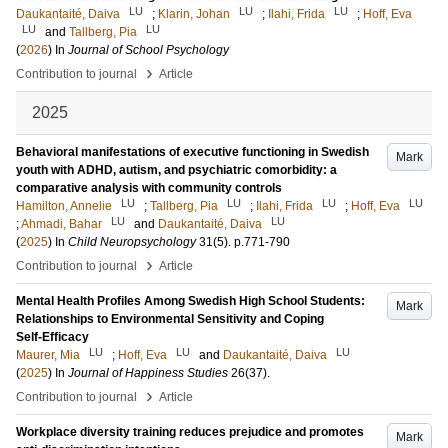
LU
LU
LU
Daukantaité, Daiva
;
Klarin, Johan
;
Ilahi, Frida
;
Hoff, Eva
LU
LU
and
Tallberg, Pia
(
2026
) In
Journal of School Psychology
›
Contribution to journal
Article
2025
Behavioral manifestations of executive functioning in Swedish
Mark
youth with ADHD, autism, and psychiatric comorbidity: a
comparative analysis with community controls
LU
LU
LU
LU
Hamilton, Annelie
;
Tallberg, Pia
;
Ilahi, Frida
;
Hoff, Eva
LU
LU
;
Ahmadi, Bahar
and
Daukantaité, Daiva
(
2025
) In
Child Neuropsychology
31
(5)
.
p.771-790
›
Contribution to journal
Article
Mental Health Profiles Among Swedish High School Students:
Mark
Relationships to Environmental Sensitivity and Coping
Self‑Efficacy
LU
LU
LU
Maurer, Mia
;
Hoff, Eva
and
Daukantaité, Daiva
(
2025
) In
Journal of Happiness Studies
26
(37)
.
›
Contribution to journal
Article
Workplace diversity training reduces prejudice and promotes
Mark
============
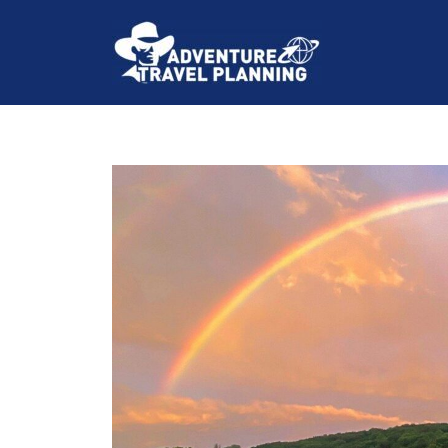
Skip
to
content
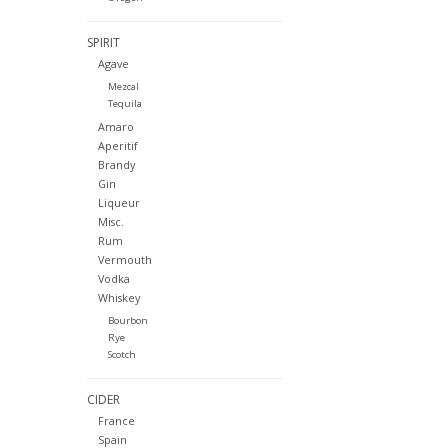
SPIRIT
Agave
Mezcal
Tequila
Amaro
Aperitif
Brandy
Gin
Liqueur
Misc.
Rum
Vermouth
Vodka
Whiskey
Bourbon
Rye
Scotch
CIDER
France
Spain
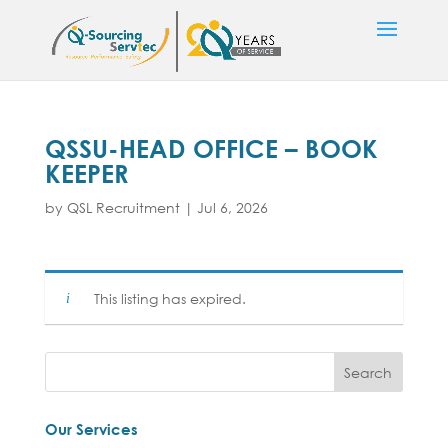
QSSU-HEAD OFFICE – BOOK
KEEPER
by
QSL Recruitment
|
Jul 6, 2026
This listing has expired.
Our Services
============
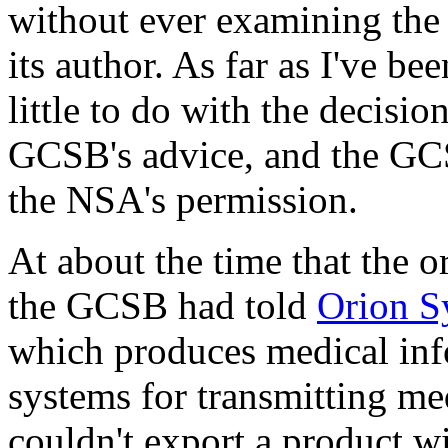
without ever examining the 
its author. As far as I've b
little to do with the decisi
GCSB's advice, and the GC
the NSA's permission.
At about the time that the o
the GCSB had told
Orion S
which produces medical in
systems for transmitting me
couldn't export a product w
============
* **Directions**
Copy out every line above where "Swedish" is present.

* **Worked solution**
Behavioral manifestations of executive functioning in Swedish
Mental Health Profiles Among Swedish High School Students:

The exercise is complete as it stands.